Decision : Closed after initial enquiries
Decision date : 18 Mar 2020
The Ombudsman's final decision:
Summary: The Ombudsman will not investigate Mrs B’s complaints about the actions of her late uncle’s, Mr C’s care provider. This is because sadly Mr C is now deceased so the Ombudsman could not provide him with a remedy to any injustice caused to him by his care provider even if he investigated.
- Mrs B says her uncle’s, Mr C’s, care provider failed to ensure he had access to his call bell resulting in him being left unattended for several hours when he fell and fractured his hip.
- Mrs B says Mr C’s care provider failed to explain the full details of the situation to the emergency services and he would have had to wait a further two hours for an ambulance if a family member had not contacted it to explain in more detail the urgency of Mr C’s presenting situation.
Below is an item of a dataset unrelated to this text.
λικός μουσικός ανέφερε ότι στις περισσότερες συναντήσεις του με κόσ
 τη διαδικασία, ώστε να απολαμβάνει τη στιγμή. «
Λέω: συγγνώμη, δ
Mrs B says she does not want anyone else to have to go through what Mr C and his family went through.
The Ombudsman’s role and powers
- We investigate complaints about adult social care providers. We provide a free service, but must use public money carefully. We may decide not to start or continue with an investigation if we believe:
- it is unlikely further investigation will lead to a different outcome, or
- we cannot achieve the outcome someone wants, or
- there is another body better placed to consider this complaint.
(Local Government Act 1974, sections 34B(8) and (9))
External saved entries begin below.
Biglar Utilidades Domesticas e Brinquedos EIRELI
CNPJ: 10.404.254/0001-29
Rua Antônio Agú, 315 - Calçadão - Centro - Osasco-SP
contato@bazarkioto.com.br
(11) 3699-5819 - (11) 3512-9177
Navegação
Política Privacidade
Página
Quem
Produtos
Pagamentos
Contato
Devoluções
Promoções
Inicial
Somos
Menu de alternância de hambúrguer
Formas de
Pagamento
How I considered this complaint
- I considered the information and documentation Mrs B provided. I sent Mrs B a copy of my draft decision for comment.
What I found
- Mrs B says she had several concerns about Mr C’s care provider, including its lack of care on the day he fell and was hospitalised.
- Mr C told his family he had fallen at 7:20 am but he was not discovered until after 9:05am.
- The care provider says its records show care was given to Mr C at 4:50am but accepts it did not ensure he had access to his call bell. It apologised, explained it had dealt with the carer who delivered the care and has reminded all staff to check residents at the start and end of each shift.
- The care provider has acknowledged it should have made sure Mr C had access to his call bell, it has apologised and has reminded staff of the procedures when starting and ending shifts. It is unlikely the Ombudsman could achieve any more than this even if he investigated. He cannot provide a remedy to Mr C for the injustice caused to him by the care provider’s actions as sadly he is now deceased.
- Mrs B says she does not want other residents and their families to go through this. The Ombudsman cannot achieve this outcome even if he investigated. Mrs B can ask the Care Quality Commission (CQC) who is the regulator of care providers to monitor the home during its routine inspections. Information about the CQC can be found on the website below.
- The Ombudsman will not investigate this complaint. This is because sadly Mr C is now deceased so the Ombudsman could not provide him with a remedy even if he investigated. He could not achieve the outcome Mrs B wants even if he investigated.